(Saved entries)
*** Block opens ***
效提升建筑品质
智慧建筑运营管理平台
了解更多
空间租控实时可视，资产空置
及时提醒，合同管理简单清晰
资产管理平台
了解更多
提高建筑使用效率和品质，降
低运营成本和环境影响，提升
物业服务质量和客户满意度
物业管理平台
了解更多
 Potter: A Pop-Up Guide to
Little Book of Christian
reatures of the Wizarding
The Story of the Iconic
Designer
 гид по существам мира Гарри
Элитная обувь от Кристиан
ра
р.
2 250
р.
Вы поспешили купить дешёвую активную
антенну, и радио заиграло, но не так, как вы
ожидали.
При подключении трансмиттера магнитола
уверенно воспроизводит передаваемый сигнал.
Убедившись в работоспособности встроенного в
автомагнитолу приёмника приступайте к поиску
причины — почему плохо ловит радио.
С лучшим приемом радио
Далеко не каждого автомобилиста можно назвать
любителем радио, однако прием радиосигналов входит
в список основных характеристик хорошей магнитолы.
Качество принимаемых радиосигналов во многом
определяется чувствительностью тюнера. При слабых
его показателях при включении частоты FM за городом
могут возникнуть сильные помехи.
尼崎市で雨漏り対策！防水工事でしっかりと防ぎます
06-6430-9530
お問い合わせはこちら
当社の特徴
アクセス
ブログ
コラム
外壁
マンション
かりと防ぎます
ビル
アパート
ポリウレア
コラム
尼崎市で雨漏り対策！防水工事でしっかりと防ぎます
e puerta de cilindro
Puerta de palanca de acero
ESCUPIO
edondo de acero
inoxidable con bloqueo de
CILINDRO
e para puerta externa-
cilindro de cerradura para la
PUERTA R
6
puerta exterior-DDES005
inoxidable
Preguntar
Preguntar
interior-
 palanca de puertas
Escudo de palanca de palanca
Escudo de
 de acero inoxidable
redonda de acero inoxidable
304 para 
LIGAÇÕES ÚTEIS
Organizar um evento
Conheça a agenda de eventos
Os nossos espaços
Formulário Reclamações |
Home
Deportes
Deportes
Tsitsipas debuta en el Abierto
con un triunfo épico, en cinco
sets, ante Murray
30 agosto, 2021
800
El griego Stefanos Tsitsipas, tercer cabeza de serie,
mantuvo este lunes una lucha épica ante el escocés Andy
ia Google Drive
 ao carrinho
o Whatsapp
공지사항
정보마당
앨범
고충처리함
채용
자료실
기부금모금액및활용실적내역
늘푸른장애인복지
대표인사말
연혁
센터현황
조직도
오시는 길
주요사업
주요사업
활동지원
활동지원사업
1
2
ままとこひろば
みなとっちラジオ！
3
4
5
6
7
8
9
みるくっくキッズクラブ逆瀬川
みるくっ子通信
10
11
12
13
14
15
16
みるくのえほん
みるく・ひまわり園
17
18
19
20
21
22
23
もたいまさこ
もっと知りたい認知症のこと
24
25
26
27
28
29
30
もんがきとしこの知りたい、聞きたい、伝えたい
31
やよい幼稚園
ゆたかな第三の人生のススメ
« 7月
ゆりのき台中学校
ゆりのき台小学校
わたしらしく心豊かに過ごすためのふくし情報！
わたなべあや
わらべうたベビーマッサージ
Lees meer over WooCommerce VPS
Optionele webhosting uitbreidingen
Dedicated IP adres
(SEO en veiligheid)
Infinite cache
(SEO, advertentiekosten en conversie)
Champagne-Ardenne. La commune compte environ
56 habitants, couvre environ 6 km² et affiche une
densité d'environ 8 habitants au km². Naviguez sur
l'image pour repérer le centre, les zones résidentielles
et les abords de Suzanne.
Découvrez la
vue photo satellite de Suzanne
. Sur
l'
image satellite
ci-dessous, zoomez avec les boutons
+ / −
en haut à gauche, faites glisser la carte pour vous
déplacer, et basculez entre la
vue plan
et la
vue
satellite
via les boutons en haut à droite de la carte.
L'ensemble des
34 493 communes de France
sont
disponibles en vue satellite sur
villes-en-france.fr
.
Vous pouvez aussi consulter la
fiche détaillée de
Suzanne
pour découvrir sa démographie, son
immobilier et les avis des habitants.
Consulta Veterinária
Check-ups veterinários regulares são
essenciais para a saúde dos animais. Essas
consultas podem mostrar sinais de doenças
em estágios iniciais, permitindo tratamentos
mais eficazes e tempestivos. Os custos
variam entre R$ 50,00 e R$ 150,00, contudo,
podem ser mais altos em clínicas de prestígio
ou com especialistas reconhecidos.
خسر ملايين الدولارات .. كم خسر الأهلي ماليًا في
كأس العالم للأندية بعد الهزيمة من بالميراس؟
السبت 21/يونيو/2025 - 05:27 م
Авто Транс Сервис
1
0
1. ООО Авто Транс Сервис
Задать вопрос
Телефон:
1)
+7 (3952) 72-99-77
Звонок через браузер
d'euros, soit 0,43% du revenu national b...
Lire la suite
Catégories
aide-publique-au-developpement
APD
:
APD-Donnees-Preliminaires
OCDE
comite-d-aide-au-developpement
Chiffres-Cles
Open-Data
*** Block closes ***
Your task: Work through the entries, filtering for the string "Suzanne", and copy each line that holds it.

Output of the exercise:
et les abords de Suzanne.
vue photo satellite de Suzanne
Suzanne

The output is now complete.